NeurIPS 2020

PC-PG: Policy Cover Directed Exploration for Provable Policy Gradient Learning


Review 1

Summary and Contributions: The paper presents EPOC, a provably convergent policy gradient algorithm for tabular and linear MDPs. Contrary to previous work on policy gradient EPOC explicitly handles the exploration issue and is convergent without strong assumptions on the starting state distribution. The authors provide a PAC bound for EPOC and show that it is robust to a misspecified state aggregation. The last section provide an empirical evaluation of EPOC against PPO and PPO + RND and show that EPOC leads to better results on some hard exploration environments.

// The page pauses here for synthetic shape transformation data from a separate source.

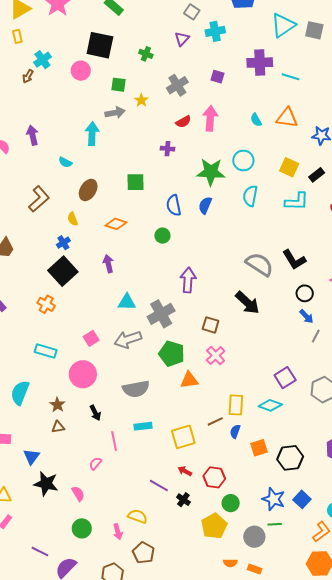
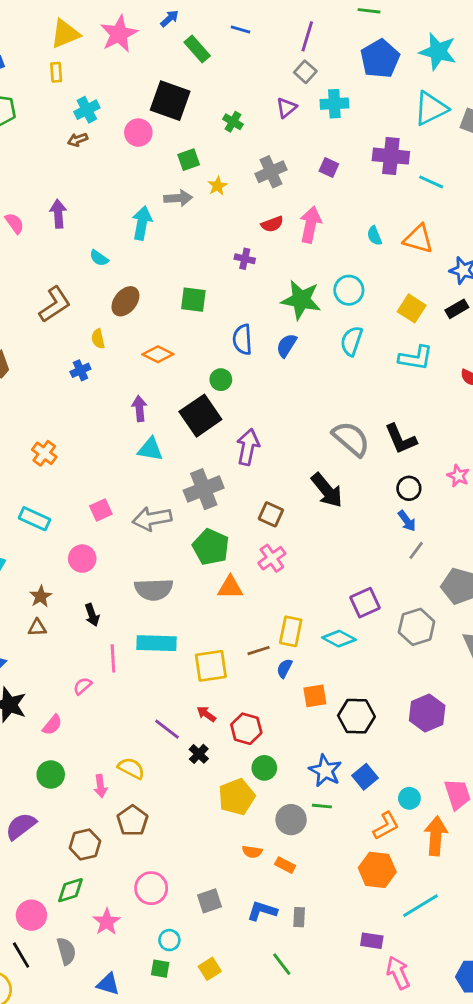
brown arrow: (28, 76) -> (78, 140), moved, turned 32
green square: (119, 85) -> (189, 160), turned -35
black rectangle: (317, 175) -> (457, 309), moved
black square: (63, 271) -> (200, 416), moved
cyan triangle: (127, 302) -> (150, 449), moved
pink circle: (83, 374) -> (82, 559), size x0.7
cyan rectangle: (143, 426) -> (156, 643), size x1.5
pink semicircle: (78, 494) -> (52, 725), turned 63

Strengths: This paper introduce one of the first provably convergent policy gradient algorithm. This is an important result given that known convergent model-free reinforcement learning algorithms are value based. EPOC also does not require a strong assumption on the starting distribution. The authors provide a sample complexity result for their algorithm. This is a loose bound that may be refined by futurs algorithms, however this is an important result that fills a gap in reinforcement learning theory that has been opened for a long time.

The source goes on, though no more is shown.